Sunday, October 16, 2005

Via Notes From Kiev, a very nice text by Marina Lewycka in the Guardian - on Kyiv and the rest of Ukraine, and on finding her relatives there after 62 years: A Short History of Tracking Down My Family in Ukraine.

Reading the following passage after Yushchenko's delusional interview was just what I needed:

[...]

We turn off the highway at Zhashkiv, looking for directions to Monasterishche in a sleepy village where chickens cluck about on the road and cherry trees and hollyhocks grow in the front gardens. The cottages are freshly painted in traditional blue and white. No one is about.

A few kilometres down the road we pass an old lady trudging with two huge bags. She is wearing a black coat and a traditional headscarf low on her forehead. We offer her a lift. She beams and thanks us. Her gold front tooth gleams. She has walked 10km from the main highway, and has another 16 to go. She crosses herself and thanks the Lord for bringing us her way, then she starts to cry.

'You can't imagine how hard our life is in the village. There is no bus, no clinic, no school. No jobs. Nothing in the shop. They've just abandoned us to die.' When the collective farms were privatised, she tells us, everyone in the village was given a few hectares, but somehow most of it ended up in the hands of a 'beesnessmyen' from Kiev. The land is farmed through an agent who doesn't employ locals. The young people just sit around drinking.

We drop her off in front of another pretty white and blue cottage, which doesn't seem so idyllic any more. [...]

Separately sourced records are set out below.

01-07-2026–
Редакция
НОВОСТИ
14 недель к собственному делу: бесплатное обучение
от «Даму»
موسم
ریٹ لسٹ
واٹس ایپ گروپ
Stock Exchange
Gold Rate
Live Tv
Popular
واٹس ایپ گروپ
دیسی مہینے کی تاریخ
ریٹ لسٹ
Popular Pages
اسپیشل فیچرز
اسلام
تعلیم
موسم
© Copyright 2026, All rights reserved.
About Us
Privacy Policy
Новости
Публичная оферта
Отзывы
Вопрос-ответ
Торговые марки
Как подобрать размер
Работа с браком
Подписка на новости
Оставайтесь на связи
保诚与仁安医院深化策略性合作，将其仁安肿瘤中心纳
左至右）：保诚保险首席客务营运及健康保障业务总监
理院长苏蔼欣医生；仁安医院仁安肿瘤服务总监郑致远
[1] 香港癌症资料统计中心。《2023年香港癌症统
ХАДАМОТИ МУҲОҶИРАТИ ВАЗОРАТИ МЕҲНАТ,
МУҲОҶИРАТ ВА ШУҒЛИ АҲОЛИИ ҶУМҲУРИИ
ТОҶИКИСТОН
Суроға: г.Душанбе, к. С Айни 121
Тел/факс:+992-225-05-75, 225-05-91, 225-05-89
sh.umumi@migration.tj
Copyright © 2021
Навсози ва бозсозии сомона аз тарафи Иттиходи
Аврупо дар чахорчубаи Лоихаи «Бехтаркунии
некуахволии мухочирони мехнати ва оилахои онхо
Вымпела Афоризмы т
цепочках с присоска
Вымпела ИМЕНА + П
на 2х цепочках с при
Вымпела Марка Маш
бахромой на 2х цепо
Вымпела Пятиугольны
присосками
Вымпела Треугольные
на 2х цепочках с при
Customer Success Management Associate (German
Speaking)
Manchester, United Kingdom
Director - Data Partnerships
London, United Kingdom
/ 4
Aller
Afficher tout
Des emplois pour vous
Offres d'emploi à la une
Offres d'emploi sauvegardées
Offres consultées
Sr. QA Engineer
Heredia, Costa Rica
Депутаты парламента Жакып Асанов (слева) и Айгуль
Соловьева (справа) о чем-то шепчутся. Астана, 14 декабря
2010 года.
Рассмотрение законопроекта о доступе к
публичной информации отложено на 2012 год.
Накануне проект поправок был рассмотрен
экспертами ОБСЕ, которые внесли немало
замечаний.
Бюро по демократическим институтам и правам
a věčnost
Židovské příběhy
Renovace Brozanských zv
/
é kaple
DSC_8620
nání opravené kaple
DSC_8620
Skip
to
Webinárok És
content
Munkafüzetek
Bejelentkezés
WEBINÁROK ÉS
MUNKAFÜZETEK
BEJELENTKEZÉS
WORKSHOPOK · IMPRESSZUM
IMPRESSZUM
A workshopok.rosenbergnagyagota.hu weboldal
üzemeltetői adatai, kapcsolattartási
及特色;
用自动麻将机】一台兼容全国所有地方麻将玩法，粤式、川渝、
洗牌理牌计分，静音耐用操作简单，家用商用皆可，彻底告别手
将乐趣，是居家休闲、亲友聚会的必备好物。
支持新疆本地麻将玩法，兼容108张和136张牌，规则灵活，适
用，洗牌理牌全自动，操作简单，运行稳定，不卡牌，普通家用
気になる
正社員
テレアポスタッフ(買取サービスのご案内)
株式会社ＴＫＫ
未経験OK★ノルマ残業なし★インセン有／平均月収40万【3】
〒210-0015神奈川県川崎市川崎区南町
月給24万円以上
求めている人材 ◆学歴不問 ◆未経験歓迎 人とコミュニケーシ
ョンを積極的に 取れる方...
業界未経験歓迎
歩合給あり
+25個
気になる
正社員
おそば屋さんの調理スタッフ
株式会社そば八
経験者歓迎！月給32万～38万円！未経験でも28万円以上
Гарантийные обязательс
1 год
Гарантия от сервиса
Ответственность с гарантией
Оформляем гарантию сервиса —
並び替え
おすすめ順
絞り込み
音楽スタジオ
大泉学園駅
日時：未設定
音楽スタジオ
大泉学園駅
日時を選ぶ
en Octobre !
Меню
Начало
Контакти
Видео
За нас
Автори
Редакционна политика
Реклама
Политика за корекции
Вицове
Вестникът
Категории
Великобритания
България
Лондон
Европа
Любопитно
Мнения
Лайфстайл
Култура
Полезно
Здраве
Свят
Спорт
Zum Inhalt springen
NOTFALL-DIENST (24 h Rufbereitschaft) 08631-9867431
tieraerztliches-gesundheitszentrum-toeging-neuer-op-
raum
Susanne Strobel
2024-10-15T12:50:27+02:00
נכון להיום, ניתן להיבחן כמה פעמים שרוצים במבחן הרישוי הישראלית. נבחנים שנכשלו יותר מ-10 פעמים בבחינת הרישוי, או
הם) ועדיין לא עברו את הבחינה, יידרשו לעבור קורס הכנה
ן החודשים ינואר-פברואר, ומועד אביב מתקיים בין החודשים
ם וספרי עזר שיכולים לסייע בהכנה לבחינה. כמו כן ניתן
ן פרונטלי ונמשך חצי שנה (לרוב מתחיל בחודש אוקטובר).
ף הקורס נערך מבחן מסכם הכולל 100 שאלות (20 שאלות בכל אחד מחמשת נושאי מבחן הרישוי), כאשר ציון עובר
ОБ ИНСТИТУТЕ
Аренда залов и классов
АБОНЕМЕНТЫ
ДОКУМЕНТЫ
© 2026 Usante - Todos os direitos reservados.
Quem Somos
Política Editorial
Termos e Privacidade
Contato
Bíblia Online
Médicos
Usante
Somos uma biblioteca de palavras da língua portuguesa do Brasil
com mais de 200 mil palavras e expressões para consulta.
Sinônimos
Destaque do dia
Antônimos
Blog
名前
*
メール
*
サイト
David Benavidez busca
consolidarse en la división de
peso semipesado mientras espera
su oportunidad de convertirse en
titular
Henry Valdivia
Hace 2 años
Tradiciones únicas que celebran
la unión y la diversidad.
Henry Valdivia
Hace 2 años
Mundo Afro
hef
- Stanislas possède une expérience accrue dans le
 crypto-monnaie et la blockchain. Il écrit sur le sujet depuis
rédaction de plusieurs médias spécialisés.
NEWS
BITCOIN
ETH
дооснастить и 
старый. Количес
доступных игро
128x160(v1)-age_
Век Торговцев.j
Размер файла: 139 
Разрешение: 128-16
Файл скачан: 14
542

And here's something that made me laugh - driving habits and some people's idea of democracy:

[...] Yuri turns to me with a grin: 'Extreme travel.' 'Yes,' I smile weakly, hanging on to my seatbelt. Yuri is offended that I wear my seatbelt. He thinks seat belts are for ninnies. 'We live in democracy.'

[...]


***

Marina Lewycka is the author of A Short History of Tractors in Ukrainian; some of my notes on the book are here.